The Sora is displayed on a smartphone with the OpenAI logo visible in the background in this image. … [+]
There’s a new model in town – and pretty soon, we’re all going to be talking about it… a lot!
OpenAI has just released an announcement about its Sora model (named after the Japanese word for “sky”) that will immediately make all kinds of video marketing projects obsolete.
Want to generate a compelling video? You don’t need to hire dozens of people to operate the cameras or stand in front of them. You don’t need to go to set: just put some text in the template and you’ll get an amazing video that would have otherwise cost you tens of thousands of dollars to make.
It’s pretty hard to wrap your head around everything Sora is going to do, but it shouldn’t take long to see the effects when OpenAI finally releases this streaming model.
When OpenAI’s explainer page says “Sora is able to generate entire videos in one go, or extend generated videos to make them longer”, you kind of get an idea of the power of this model !
So how does it work?
OpenAI reveals that the diffusion model starts with something that looks like noise and begins to remove that noise gradually. The authors also note that this model is similar to previous ones, in that it uses small units of data to generate results.
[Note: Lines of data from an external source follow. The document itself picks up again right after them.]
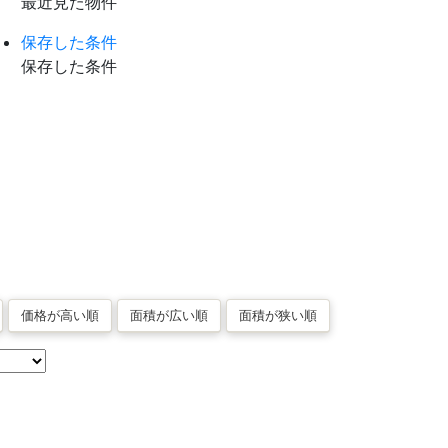
最近見た物件
保存した条件
保存した条件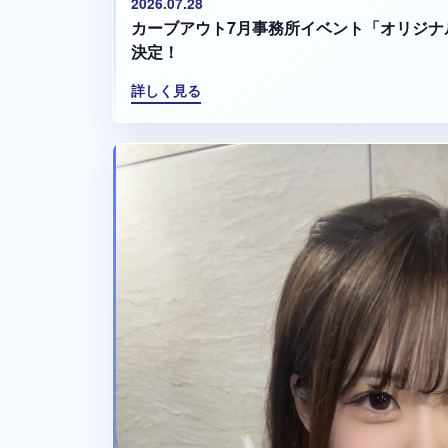
2026.07.28
カーブアウト7月事務所イベント「オリジナ
決定！
詳しく見る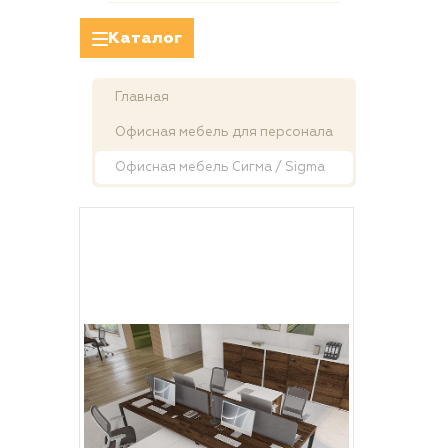
Каталог
Главная
Офисная мебель для персонала
Офисная мебель Сигма / Sigma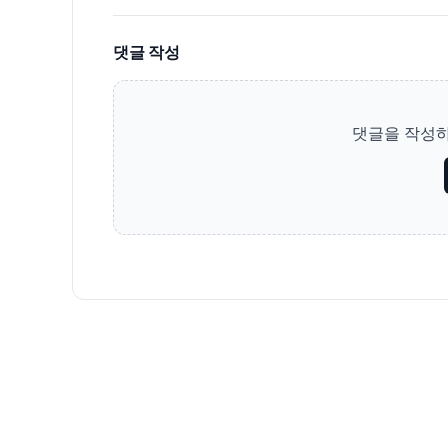
댓글 작성
댓글을 작성하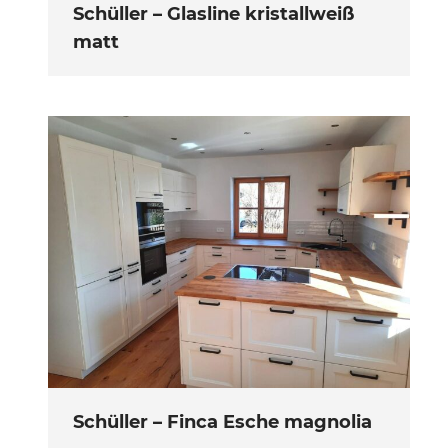
Schüller – Glasline kristallweiß
matt
Schüller – Finca Esche magnolia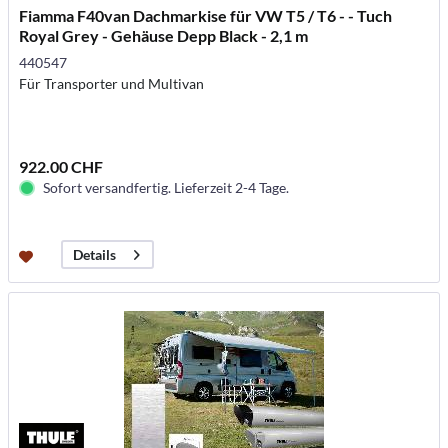
Fiamma F40van Dachmarkise für VW T5 / T6 - - Tuch
Royal Grey - Gehäuse Depp Black - 2,1 m
440547
Für Transporter und Multivan
922.00 CHF
Sofort versandfertig. Lieferzeit 2-4 Tage.
Details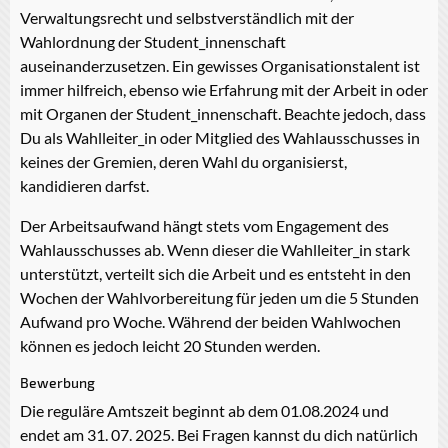
Verwaltungsrecht und selbstverständlich mit der
Wahlordnung der Student_innenschaft
auseinanderzusetzen. Ein gewisses Organisationstalent ist
immer hilfreich, ebenso wie Erfahrung mit der Arbeit in oder
mit Organen der Student_innenschaft. Beachte jedoch, dass
Du als Wahlleiter_in oder Mitglied des Wahlausschusses in
keines der Gremien, deren Wahl du organisierst,
kandidieren darfst.
Der Arbeitsaufwand hängt stets vom Engagement des
Wahlausschusses ab. Wenn dieser die Wahlleiter_in stark
unterstützt, verteilt sich die Arbeit und es entsteht in den
Wochen der Wahlvorbereitung für jeden um die 5 Stunden
Aufwand pro Woche. Während der beiden Wahlwochen
können es jedoch leicht 20 Stunden werden.
Bewerbung
Die reguläre Amtszeit beginnt ab dem 01.08.2024 und
endet am 31. 07. 2025. Bei Fragen kannst du dich natürlich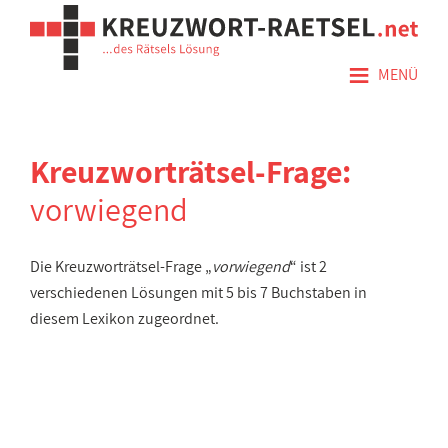
≡
MENÜ
Kreuzworträtsel-Frage:
vorwiegend
Die Kreuzworträtsel-Frage „
vorwiegend
“ ist 2
verschiedenen Lösungen mit 5 bis 7 Buchstaben in
diesem Lexikon zugeordnet.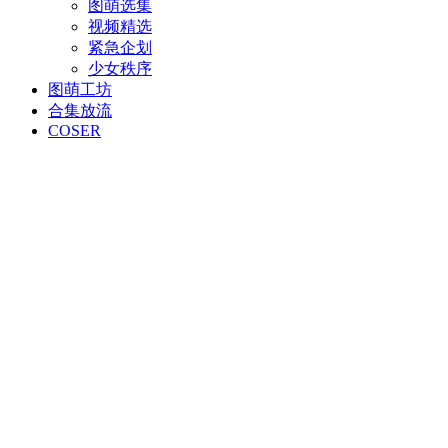
图萌选集
视频精选
紧急企划
少女秩序
图萌工坊
合集放流
COSER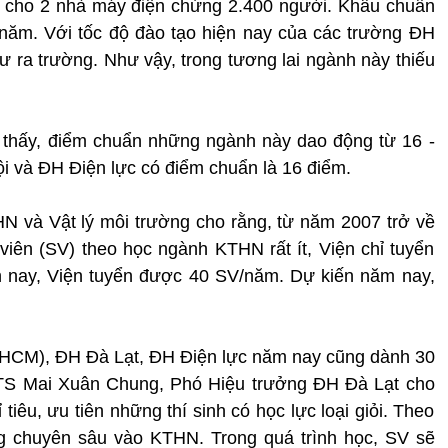
c cho 2 nhà máy điện chừng 2.400 người. Khâu chuẩn
5 năm. Với tốc độ đào tạo hiện nay của các trường ĐH
ư ra trường. Như vậy, trong tương lai ngành này thiếu
 thấy, điểm chuẩn những ngành này dao động từ 16 -
 và ĐH Điện lực có điểm chuẩn là 16 điểm.
N và Vật lý môi trường cho rằng, từ năm 2007 trở về
iên (SV) theo học ngành KTHN rất ít, Viện chỉ tuyển
 nay, Viện tuyển được 40 SV/năm. Dự kiến năm nay,
HCM), ĐH Đà Lạt, ĐH Điện lực năm nay cũng dành 30
. TS Mai Xuân Chung, Phó Hiệu trưởng ĐH Đà Lạt cho
tiêu, ưu tiên những thí sinh có học lực loại giỏi. Theo
g chuyên sâu vào KTHN. Trong quá trình học, SV sẽ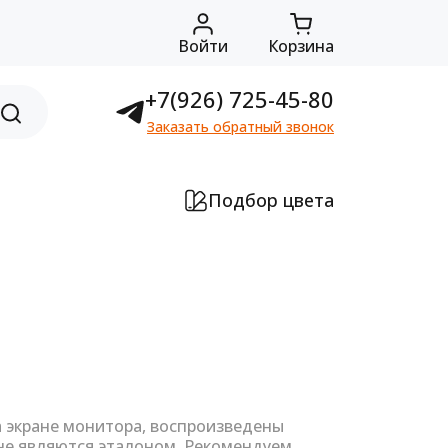
Войти
Корзина
+7(926) 725-45-80
Заказать обратный звонок
Подбор цвета
а экране монитора, воспроизведены
не являются эталоном. Рекомендуем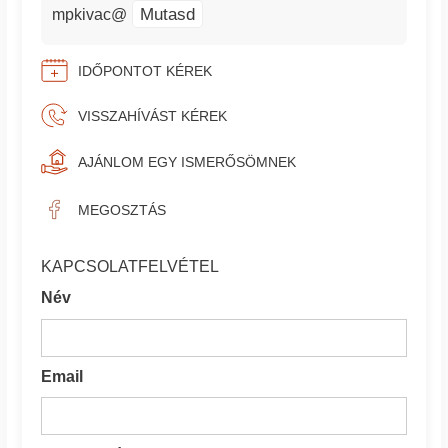
Mutasd
mpkivac@
IDŐPONTOT KÉREK
VISSZAHÍVÁST KÉREK
AJÁNLOM EGY ISMERŐSÖMNEK
MEGOSZTÁS
KAPCSOLATFELVÉTEL
Név
Email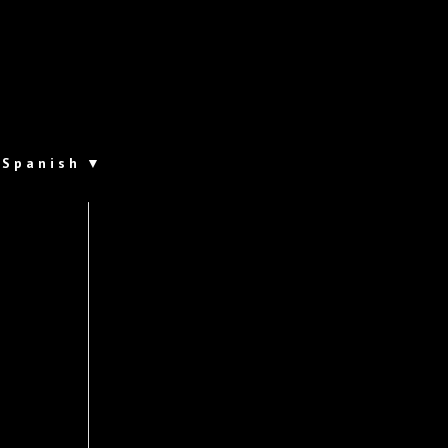
Spanish
▼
You can find this explanation on the page:
“Similar to GPT models, Sora uses a transformer architecture, providing superior scalability performance. We represent videos and images as collections of smaller data units called patches, each of which is like a token in GPT. By unifying how we represent data, we can train broadcast transformers on a wider range of visual data than before, spanning different durations, resolutions, and aspect ratios.
There’s more about these patches in a technical resource related to the ad:
“We take inspiration from large language models, which gain general-purpose capabilities by training on Internet-scale data… The success of the LLM paradigm is made possible, in part, by the use of tokens that elegantly unify diverse text modalities: code, mathematics and various natural languages. …While LLMs have text tokens, Sora has visual fixes. Patches have previously been shown to be an effective representation of visual data patterns. We find that patches are a highly scalable and effective representation for training generative models on various types of videos and images.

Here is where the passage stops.